The Trump administration has often been modest with South Africa on its apartheid legacy and criticism of Israel.
President Donald Trump’s administration has declared South Africa’s ambassador Ebrahim Lasor is the US Persona Non Grata.
In a social media post Friday, US Secretary of State Marco Rubio said Lasor is “no longer welcome in our great country.”
“Ebrahim Rasool is a race-playing politician who hates America and Potus,” Rubio wrote using the acronym for the US president.
“We have nothing to talk to him, so he is considered Persona Non Grata.”
Rubio linked his remarks to an article by right-wing media outlet Breitbart. There, LaSaul says that during the 2024 election, Trump mobilized the “superficial instinct” and “dog whis” as “dog whis.”
LaSaul’s ouster is the latest in a series of moves by the Trump administration to accuse South Africa of supporting Palestinian rights and supporting the initiative at the International Court of Justice (ICJ), which denies Israel, a US ally of the Gaza genocide.
Earlier this week, news outlet Semafor reported that veteran diplomat Rasool has been denied since Trump took office as a normal, routine opportunity to talk to US State Department officials and high-level Republicans.

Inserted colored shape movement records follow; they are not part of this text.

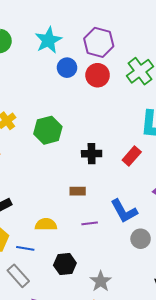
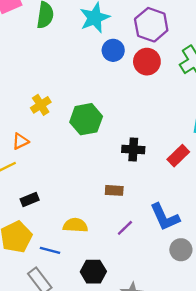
purple line: (90, 223) -> (125, 228), turned -42

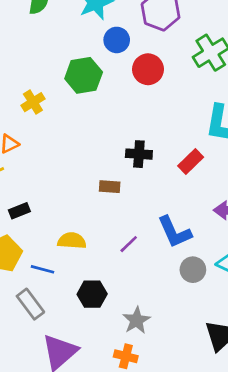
red circle: (147, 62) -> (148, 69), moved
green hexagon: (86, 119) -> (84, 75), moved
brown rectangle: (114, 190) -> (110, 187), moved

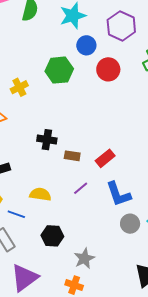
black cross: (139, 154) -> (47, 140), moved
red rectangle: (191, 162) -> (105, 158), moved
purple line: (129, 244) -> (81, 188), moved

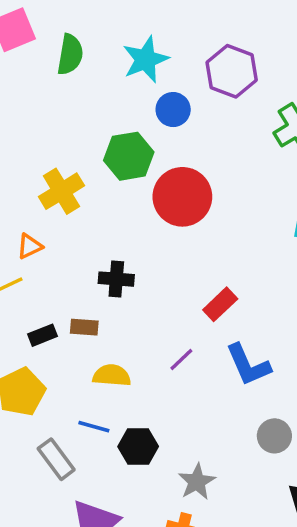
red circle: (108, 69) -> (182, 197), moved, size x1.4
yellow cross: (19, 87) -> (61, 191), size x1.4
brown rectangle: (72, 156) -> (84, 327), moved
blue line: (16, 214) -> (94, 427), moved
gray circle: (130, 224) -> (274, 436), moved

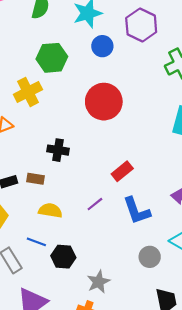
green hexagon: (129, 156) -> (52, 58), moved

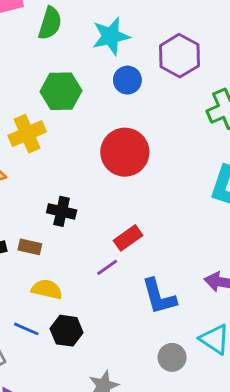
red rectangle: (122, 171) -> (128, 238), moved
purple line: (95, 204) -> (107, 267), moved
black hexagon: (63, 257) -> (67, 331), moved

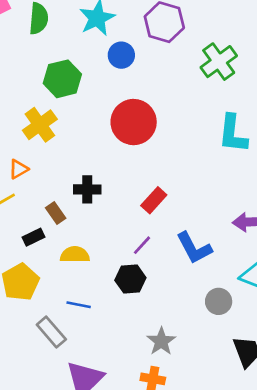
brown rectangle: (30, 247) -> (56, 213), moved, turned 55
purple line: (107, 267) -> (142, 245), moved
yellow semicircle: (47, 289) -> (75, 255), moved
black hexagon: (67, 331) -> (130, 279), moved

Lasor returned to his post as US ambassador for South Africa in January. He previously played a role during the presidency of Barack Obama from 2010 to 2015.
South Africa is governed by the African National Congress (ANC), a party born out of the anti-apartheid struggle that ended the control of white minorities in the country.
But that government has become a target of certain rage for allies like the Trump administration of South African origins and right-wing billionaire Elon Musk.
Trump’s government has accused the ANC of discriminating against the white population.
“Trump has given South Africa aid and in February, when the White House closed almost entirely refugee entry for those who fled violence and oppression around the world, Trump offered swift citizenship for white Africans who “escape government-supported racially-based discrimination.”
The announcement was a response to the Land Distribution Act, which aimed to address the inequality that has continued since the apartheid era. The South African government says Trump is being given false information about laws not used to confiscate any land.
Vincent Magwenia, a spokesman for South African President Cyril Ramaphosa, told Reuters that his country “will not participate in counterproductive megaphone diplomacy.”
Despite Trump’s portrayal of Africans as a besieged minority, South African authorities say the economic legacy of apartheid, with white South Africans almost controlling the economy, persists at a continuous level of economic inequality between blacks and whites.
A 2017 government audit found that blacks make up 80% of South Africa’s population, but only 4% of private farmland.
White Africans, who own the majority of South Africa’s farmland, make up only 8% of the population.
LaSaul and his family were expelled from their Cape Town home during the apartheid era, when blacks were forced to relocate to designated non-white areas with little resources or economic opportunity.